Simple evolutionary strategies problems, where a real-value vector is evolved and the numbers are plugged directly into a function which is being optimized
A variety of other systems where there is a direct mapping between solution encodings and solutions.
But as we get to more complex algorithms, this starts to break down. Consider a simple genetic program, in which we are evolving a mathematical expression tree. The number that the tree evaluates to depends on the input that it receives. So, while the genotype is clear (it's the series of nodes in the tree), the phenotype can only be defined with respect to specific inputs. That isn't really a big problem - we just select a set of inputs and define phenotype based on the set of corresponding outputs. But it gets worse.

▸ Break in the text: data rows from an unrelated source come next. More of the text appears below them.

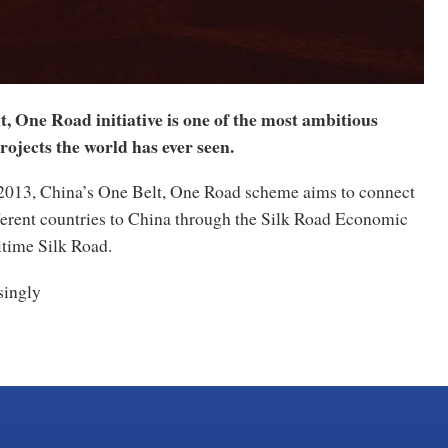
, One Road initiative is one of the most ambitious
rojects the world has ever seen.
n 2013, China’s One Belt, One Road scheme aims to connect
ferent countries to China through the Silk Road Economic
itime Silk Road.
ingly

As we continue to look at more complex algorithms, we reach cases where there are no longer just two levels of abstraction. Evolutionary algorithms are often used to evolve simple "brains" for autonomous agents. For instance, say we are evolving a neural network with NEAT. NEAT very clearly defines what the genotype is: a series of rules for constructing the neural network. And this makes sense - that it the lowest-level encoding of an individual in this system. Stanley, the creator of NEAT, goes on to define the phenotype as the neural network encoded by the genotype. Fair enough - that is indeed a more abstract representation. However, there are others who study evolved brain models that classify the neural network as the genotype and the behavior as the phenotype. That is also completely reasonable - the behavior is perhaps even a better phenotype, because it's the thing selection is actually based on.
Finally, we arrive at the systems with the least definable genotypes and phenotypes: open-ended artificial life systems. The goal of these systems is basically to create a rich world that will foster interesting evolutionary dynamics. Usually the genotype in these systems is fairly easy to define - it's the lowest level at which members of the population are defined. Perhaps it's a ring of assembly code, as in Avida, or a neural network, or some set of rules as in geb. Intuitively, the phenotype should capture something about what a member of the population does over its lifetime. But each member of the population does a lot of different things. So ultimately, in these systems, phenotypes tend to be defined differently based on what is being studied in a given experiment. While this may seem questionable at first, it is essentially how phenotypes are discussed in evolutionary biology as well. At some point, a system is complex enough that you just need to focus on the part you care about.